Adrenomedullin 2 Enhances Beiging in White Adipose Tissue Directly in an Adipocyte-autonomous Manner and Indirectly through Activation of M2 Macrophages

Abstract

Adrenomedullin 2 (ADM2) is an endogenous bioactive peptide belonging to the calcitonin gene-related peptide family. Our previous studies showed that overexpression of ADM2 in mice reduced obesity and insulin resistance by increasing thermogenesis in brown adipose tissue. However, the effects of ADM2 in another type of thermogenic adipocyte, beige adipocytes, remain to be understood.
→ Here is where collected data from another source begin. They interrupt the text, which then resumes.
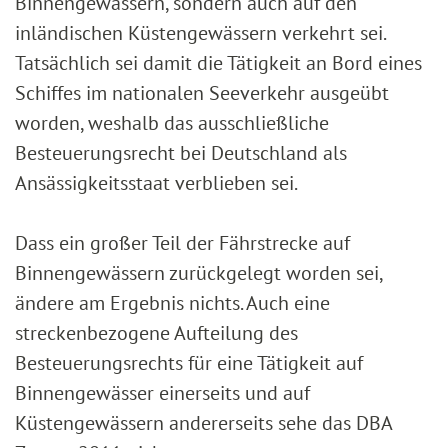
Binnengewässern, sondern auch auf den
inländischen Küstengewässern verkehrt sei.
Tatsächlich sei damit die Tätigkeit an Bord eines
Schiffes im nationalen Seeverkehr ausgeübt
worden, weshalb das ausschließliche
Besteuerungsrecht bei Deutschland als
Ansässigkeitsstaat verblieben sei.
Dass ein großer Teil der Fährstrecke auf
Binnengewässern zurückgelegt worden sei,
ändere am Ergebnis nichts. Auch eine
streckenbezogene Aufteilung des
Besteuerungsrechts für eine Tätigkeit auf
Binnengewässer einerseits und auf
Küstengewässern andererseits sehe das DBA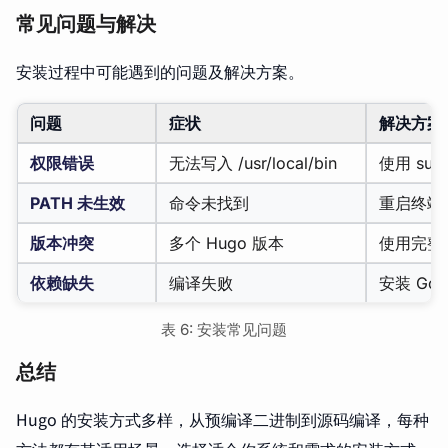
常见问题与解决
安装过程中可能遇到的问题及解决方案。
问题
症状
解决方案
权限错误
无法写入 /usr/local/bin
使用 su
PATH 未生效
命令未找到
重启终端或
版本冲突
多个 Hugo 版本
使用完整
依赖缺失
编译失败
安装 Go 
表 6: 安装常见问题
总结
Hugo 的安装方式多样，从预编译二进制到源码编译，每种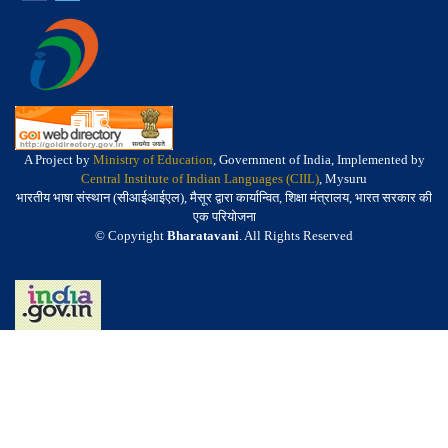
A Project by
Ministry of Education
, Government of India, Implemented by
Central Institute of Indian Languages (CIIL)
, Mysuru
भारतीय भाषा संस्थान (सीआईआईएल), मैसूर द्वारा कार्यान्वित, शिक्षा मंत्रालय, भारत सरकार की
एक परियोजना
© Copyright
Bharatavani
. All Rights Reserved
The plasma ADM2 levels were inversely correlated with obesity in humans, and adipo-ADM2-transgenic (tg) mice displayed resistance to high-fat diet-induced obesity with increased energy expenditure. Beiging of subcutaneous white adipose tissues (WAT) was more noticeably induced in high-fat diet-fed transgenic mice with adipocyte-ADM2 overexpression (adipo-ADM2-tg mice) than in WT animals. ADM2 treatment in primary rat subcutaneous adipocytes induced beiging with up-regulation of UCP1 and beiging-related marker genes and increased mitochondrial uncoupling respiration, which was mainly mediated by activation of the calcitonin receptor-like receptor (CRLR)·receptor activity-modifying protein 1 (RAMP1) complex and PKA and p38 MAPK signaling pathways. Importantly, this adipocyte-autonomous beiging effect by ADM2 was translatable to human primary adipocytes. In addition, M2 macrophage activation also contributed to the beiging effects of ADM2 through catecholamine secretion. Therefore, our study reveals that ADM2 enhances subcutaneous WAT beiging via a direct effect by activating the CRLR·RAMP1-cAMP/PKA and p38 MAPK pathways in white adipocytes and via an indirect effect by stimulating alternative M2 polarization in macrophages. Through both mechanisms, beiging of WAT by ADM2 results in increased energy expenditure and reduced obesity, suggesting ADM2 as a novel anti-obesity target.